I’d like to get back to Alhambra and take a look at all the recent changes, but I don’t know when I’ll get the chance.

Joe Vogel
Joe Vogel on October 30, 2004 at 9:17 am

El Rey went through a number of changes through the years. I first attended a movie there in the early 1950’s. By that time, the triple arch had been replaced by a conventional entrance with a central, freestanding box office, and there was a taller marquee, reaching all the way to the cornice line, with the theater name and detail in colorful neon. I don’t have any memory of the decorated parapet with its classic urns, but I believe that the window-like niches on either side of the entrance were still there.

Inside, there was a compact lobby, with concession stand opposite the front doors, and between the doors to the two aisles. Again, I have no memory of any ornate decoration there, but I have the impression of a fairly modern-looking space, so it had probably been remodeled at the same time as the outer lobby and marquee. The auditorium had a shallowly vaulted ceiling, hung with six rather simple octagonal chandeliers of colored glass panels in metalwork frames. There were simple buttresses along the walls, topped by light fixtures of frosted, colored glass, but I don’t remember what color.

Unlike the other theaters in Alhambra, which all had big leather seats in their loge sections, El Rey’s loges were plush upholstered seats a bit larger than the regular seats, and their backrests had fancy, art-moderne looking tops, rather than the simple rounded tops of the cheaper seats. Their upholstery was a different shade, too, but I don’t remember the colors. (I seem to have a very bad memory for color.)

Though we went to the movies every Friday or Saturday night, we seldom went to this theater because, being operated by Fox as a first-run house, admission was considerably more expensive than at several other theaters in the area. I think we only went there once before it became the first theater in the area to install a Cinemascope screen. When that was done, we went for the second time, to see the Cinemascope remake of “Cimmaron.” It was the first Cinemascope picture I ever saw.

Sometime around 1960, El Rey came under the ownership of the Edwards circuit. With this acquisition, Edwards was in control of all the theaters in Alhambra, San Gabriel, Temple City, Arcadia, Monterey Park and South San Gabriel. (They shared a half interest in Alhambra’s Garfield Theater with another small circuit, which I believe was called Vinicoff, but Edwards managed the Garfield.)

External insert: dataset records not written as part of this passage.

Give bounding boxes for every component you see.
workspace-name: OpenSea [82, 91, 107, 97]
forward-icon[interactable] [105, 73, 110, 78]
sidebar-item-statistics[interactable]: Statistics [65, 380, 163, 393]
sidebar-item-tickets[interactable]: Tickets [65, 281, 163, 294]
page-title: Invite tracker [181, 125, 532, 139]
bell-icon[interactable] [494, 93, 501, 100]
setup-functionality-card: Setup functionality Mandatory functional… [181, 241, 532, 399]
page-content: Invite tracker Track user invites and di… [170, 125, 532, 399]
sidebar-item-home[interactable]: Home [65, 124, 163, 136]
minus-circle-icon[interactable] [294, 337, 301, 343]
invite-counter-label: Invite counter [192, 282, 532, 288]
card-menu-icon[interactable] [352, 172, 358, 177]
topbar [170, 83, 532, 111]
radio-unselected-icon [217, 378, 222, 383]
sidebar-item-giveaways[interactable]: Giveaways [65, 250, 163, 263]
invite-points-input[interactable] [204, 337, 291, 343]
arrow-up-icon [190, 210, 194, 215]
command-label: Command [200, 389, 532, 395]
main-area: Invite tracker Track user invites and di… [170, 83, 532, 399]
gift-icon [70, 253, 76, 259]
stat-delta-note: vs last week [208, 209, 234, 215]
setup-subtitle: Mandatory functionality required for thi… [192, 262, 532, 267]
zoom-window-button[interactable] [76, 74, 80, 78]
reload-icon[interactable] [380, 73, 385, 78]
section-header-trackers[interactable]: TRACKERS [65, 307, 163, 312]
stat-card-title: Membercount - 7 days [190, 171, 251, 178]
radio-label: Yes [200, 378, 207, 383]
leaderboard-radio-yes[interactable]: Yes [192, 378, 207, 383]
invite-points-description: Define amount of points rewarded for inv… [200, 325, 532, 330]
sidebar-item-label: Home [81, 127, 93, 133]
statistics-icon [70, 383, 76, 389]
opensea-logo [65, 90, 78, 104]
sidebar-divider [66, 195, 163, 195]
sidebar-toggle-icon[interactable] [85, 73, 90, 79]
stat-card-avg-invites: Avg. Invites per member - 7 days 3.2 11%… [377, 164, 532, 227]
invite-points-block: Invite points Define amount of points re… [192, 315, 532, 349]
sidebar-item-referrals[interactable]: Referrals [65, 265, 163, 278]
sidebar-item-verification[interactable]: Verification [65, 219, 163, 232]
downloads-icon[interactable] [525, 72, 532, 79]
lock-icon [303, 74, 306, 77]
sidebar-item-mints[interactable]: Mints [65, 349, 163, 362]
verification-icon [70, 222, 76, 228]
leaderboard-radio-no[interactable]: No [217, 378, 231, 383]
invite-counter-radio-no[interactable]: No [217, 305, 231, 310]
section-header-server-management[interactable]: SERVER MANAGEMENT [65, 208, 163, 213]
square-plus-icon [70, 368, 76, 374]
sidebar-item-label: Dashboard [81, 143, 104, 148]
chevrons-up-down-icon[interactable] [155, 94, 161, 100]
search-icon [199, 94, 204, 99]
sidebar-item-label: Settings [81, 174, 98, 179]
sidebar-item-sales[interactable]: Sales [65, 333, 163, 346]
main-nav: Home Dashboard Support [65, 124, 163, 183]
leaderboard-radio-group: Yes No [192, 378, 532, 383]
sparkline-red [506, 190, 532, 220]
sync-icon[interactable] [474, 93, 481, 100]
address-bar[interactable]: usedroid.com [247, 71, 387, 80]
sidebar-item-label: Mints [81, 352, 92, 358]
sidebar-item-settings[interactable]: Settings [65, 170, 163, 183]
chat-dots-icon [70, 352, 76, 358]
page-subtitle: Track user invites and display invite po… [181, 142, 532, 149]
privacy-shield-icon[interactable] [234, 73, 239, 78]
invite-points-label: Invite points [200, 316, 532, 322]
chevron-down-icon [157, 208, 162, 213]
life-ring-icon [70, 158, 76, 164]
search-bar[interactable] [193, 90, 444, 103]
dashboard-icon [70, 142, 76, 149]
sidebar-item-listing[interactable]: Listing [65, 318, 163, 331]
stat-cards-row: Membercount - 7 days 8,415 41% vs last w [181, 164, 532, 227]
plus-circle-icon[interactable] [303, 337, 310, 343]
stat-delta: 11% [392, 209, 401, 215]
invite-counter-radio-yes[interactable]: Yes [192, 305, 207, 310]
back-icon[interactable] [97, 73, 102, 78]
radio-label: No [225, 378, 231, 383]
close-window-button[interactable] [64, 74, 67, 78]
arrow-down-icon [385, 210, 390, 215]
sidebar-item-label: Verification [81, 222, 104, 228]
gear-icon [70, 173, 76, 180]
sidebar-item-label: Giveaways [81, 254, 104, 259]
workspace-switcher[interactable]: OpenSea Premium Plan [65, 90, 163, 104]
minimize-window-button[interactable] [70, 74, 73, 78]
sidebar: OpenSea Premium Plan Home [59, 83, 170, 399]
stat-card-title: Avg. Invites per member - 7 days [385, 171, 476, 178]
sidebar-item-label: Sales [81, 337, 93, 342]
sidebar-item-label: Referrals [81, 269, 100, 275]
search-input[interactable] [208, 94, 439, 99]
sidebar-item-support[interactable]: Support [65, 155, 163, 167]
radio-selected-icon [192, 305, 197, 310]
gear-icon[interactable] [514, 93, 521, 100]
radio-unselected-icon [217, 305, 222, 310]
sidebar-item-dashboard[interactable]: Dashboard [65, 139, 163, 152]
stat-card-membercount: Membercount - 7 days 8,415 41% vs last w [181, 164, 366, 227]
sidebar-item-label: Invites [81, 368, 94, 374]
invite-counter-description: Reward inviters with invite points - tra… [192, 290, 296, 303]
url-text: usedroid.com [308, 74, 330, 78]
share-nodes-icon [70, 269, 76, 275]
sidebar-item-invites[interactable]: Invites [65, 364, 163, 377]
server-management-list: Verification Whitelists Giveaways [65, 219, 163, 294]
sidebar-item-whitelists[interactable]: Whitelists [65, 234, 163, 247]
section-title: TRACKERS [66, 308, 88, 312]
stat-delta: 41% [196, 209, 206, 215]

A couple of years after taking over El Rey, Edwards did a major remodeling of the facade, covering all the remaining plaster work with slabs of marble (which may have been faux marble- I’m not sure) and installing a new marquee, slanted rather than square, and featuring the theater’s name in dozens of somewhat retro blinking lights instead of the former neon. When the old marquee was being taken down, I happened to pass by, and saw that the carved stone below the cornice line featuring the theater’s former name was revealed, but it was swiftly covered again by the new marquee. I was only inside the place a couple of times after that, and recall that the lobby had been spruced up a bit, too, but I don’t remember any great changes in the auditorium, which had been fairly simple for as long as I had known it.

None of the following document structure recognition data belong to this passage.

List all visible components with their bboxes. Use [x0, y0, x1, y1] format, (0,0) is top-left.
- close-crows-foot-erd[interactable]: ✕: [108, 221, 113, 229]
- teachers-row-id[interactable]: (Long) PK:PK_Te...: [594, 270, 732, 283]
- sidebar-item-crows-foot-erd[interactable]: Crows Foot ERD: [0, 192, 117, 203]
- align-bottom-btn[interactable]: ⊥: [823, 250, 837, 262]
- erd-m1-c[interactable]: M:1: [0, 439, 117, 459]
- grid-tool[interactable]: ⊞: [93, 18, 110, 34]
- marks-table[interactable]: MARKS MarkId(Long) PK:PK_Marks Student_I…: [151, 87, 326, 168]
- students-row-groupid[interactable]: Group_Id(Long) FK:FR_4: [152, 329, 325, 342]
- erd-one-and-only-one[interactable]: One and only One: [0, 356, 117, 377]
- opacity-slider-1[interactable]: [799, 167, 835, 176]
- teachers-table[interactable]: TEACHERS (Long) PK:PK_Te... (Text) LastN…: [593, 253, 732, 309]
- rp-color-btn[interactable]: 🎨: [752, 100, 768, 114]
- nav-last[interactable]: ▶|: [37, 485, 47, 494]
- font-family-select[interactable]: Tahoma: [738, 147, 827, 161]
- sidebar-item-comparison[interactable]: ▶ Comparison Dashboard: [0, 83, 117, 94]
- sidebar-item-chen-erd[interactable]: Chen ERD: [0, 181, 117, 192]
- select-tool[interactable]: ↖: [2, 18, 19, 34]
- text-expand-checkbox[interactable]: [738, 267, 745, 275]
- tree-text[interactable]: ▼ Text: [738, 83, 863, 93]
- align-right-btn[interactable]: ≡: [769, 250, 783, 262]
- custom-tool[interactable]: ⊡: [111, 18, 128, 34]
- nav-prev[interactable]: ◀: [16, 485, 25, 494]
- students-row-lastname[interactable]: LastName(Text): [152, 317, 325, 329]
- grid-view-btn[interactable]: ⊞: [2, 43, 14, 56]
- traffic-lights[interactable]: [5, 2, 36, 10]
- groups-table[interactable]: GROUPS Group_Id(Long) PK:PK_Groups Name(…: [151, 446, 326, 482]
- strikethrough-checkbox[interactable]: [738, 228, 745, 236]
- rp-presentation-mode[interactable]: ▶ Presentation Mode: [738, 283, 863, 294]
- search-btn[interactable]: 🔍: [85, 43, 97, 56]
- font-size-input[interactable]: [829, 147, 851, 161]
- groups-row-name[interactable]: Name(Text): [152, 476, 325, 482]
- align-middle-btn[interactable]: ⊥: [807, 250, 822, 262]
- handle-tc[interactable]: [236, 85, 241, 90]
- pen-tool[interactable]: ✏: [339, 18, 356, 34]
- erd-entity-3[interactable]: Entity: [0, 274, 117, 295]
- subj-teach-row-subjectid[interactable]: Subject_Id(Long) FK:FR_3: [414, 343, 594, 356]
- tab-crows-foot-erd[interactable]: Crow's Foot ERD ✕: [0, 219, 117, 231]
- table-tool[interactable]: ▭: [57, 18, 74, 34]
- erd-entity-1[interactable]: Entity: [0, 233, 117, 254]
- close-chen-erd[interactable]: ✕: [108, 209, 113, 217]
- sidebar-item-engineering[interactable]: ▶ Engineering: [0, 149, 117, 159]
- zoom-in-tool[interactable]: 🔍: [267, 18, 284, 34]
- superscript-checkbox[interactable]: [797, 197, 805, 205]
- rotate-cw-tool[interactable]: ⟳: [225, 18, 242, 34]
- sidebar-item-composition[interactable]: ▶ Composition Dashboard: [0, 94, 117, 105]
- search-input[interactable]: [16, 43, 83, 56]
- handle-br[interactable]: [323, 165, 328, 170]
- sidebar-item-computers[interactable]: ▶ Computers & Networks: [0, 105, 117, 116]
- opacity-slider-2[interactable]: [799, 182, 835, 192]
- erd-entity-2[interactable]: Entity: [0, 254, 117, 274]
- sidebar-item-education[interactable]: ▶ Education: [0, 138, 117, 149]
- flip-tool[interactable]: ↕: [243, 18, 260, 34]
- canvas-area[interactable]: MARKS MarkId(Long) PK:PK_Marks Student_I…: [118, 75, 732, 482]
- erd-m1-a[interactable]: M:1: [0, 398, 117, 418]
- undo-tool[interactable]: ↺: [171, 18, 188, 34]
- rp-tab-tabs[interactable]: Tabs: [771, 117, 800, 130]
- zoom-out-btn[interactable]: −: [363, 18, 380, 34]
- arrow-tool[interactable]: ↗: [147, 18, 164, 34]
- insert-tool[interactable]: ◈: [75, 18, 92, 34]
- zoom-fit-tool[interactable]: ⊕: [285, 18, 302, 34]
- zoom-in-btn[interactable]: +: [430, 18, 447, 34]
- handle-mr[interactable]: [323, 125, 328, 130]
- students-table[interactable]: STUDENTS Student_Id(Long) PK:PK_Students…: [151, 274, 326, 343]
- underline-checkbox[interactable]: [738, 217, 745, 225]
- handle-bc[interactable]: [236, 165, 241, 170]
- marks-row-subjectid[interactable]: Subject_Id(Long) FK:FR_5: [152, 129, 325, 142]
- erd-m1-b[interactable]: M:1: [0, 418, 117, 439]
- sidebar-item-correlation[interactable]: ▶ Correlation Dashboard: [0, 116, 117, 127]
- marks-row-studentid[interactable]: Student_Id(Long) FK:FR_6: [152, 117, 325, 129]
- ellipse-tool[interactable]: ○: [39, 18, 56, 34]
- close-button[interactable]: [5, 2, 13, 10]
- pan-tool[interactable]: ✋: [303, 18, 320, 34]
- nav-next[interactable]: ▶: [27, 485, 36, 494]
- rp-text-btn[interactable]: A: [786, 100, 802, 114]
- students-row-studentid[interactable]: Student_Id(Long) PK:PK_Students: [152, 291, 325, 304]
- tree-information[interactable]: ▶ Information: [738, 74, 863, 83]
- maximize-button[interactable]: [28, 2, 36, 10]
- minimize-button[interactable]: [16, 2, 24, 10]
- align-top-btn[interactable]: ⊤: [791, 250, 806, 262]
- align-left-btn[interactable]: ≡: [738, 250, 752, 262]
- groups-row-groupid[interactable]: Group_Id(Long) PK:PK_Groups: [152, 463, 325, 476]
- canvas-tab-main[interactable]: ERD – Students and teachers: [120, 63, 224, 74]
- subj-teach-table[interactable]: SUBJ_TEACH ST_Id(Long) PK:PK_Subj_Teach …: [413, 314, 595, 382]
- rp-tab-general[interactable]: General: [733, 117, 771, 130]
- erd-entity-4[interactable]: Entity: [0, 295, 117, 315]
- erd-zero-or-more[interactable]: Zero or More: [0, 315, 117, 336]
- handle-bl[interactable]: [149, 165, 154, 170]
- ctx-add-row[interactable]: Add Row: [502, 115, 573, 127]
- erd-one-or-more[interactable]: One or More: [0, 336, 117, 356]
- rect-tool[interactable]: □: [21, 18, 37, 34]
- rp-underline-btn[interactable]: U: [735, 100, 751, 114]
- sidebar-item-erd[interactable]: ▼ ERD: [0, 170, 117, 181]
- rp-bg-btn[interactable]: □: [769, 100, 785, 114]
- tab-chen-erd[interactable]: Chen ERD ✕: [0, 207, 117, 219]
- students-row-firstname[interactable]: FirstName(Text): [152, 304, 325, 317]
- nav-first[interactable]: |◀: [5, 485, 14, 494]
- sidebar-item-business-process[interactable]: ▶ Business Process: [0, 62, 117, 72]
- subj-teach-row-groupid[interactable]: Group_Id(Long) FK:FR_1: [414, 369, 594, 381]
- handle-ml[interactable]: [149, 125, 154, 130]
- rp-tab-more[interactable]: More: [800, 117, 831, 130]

I last saw El Rey in the summer of 1986, a few weeks before I moved away from Los Angeles. The next year, both it and the nearby Alhambra Theater were severely damaged by the Whittier Narrows earthquake, and both had to be demolished. I have pleasant memories of both, and I’m sorry that they have been lost.

William
William on June 23, 2004 at 2:41 pm

The El Rey theatre in Alhambra was once operated by Fox West Coast Theatres during the 40’s and 50’s.

William
William on November 12, 2003 at 9:01 pm

The El Rey Theatre was located at 333 W. Main Street. When the theatre opened it seated 1000 people, but was reseated during the 40’s to 861 people.